Mandy's Diary Today
Aku menunggu waktu yang tepat dulu untuk memberitahu Justin bahwa aku dan George memiliki kegiatan yang sama. Well, bagaimana tanggapannya? Hell, dia adalah Justin, Mandy. Dan Justin tidak akan mau menunjukkan kecemburuannya. Lagipula, dia sendiri yang bilang kalau dia tidak akan pernah mencemburuiku bersama pria lain. Apalagi George. Yang sejak dulu dianggap sebagai anak cupu yang kaku dan canggung.
Kelihatannya pagi ini adalah waktu yang tepat untuk memberitahunya. Justin tengah menyeruput kopinya sambil membaca halaman koran. Tidak biasanya dia melakukan hal itu. Mungkin ada halaman yang menarik perhatiannya, atau jangan-jangan dia sudah terjangkit virus "Masalah Ayah"? Dulu ayahku suka sekali membaca koran di pagi hari. Mom bilang dia melakukan kebiasaannya itu semenjak Mom mengandung diriku. Jangan-jangan virus itu memang ada.
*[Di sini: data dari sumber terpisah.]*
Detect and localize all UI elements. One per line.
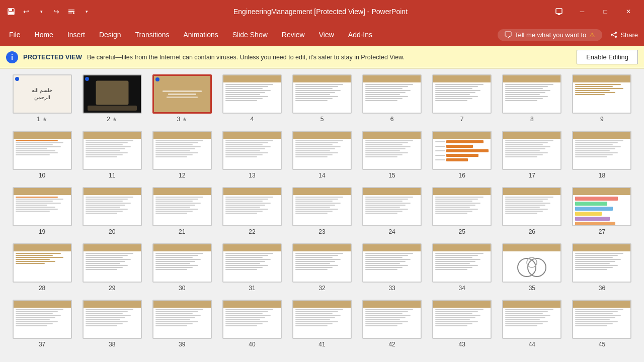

"Eh, Justin." Aku menoleh ke belakang, melihat dia melirik padaku dan meletakkan koran di tangannya ke atas meja. Sekali lagi, dia menyeruput kopinya. "Aku ingin memberitahumu sesuatu. Hari ini aku punya jadwal sampai malam bersama George. Kebetulan Ian memerintahkan aku menyusun acaranya."
Mendengar barisan kalimat yang baru saja keluar dari mulutku itu, Justin tersedak minumannya. Dia lantas meletakkan cangkir di genggamannya ke atas leper sedangkan aku buru-buru berlari menghampirinya.
"Kau baik-baik saja?" tanyaku panik, memijit tengkuknya.
"Tidak apa." Dia mendesah pelan setelah mengelap mulutnya menggunakan serbet di depan piring salad sayur. "Untuk apa kau menerimanya?"
Aku mengernyitkan dahiku. "Ian menjanjikanku posisi kepala editor. Aku tidak mungkin melewatkannya..." Dan aku teringat lagi keinginan Candice. Seribu sial.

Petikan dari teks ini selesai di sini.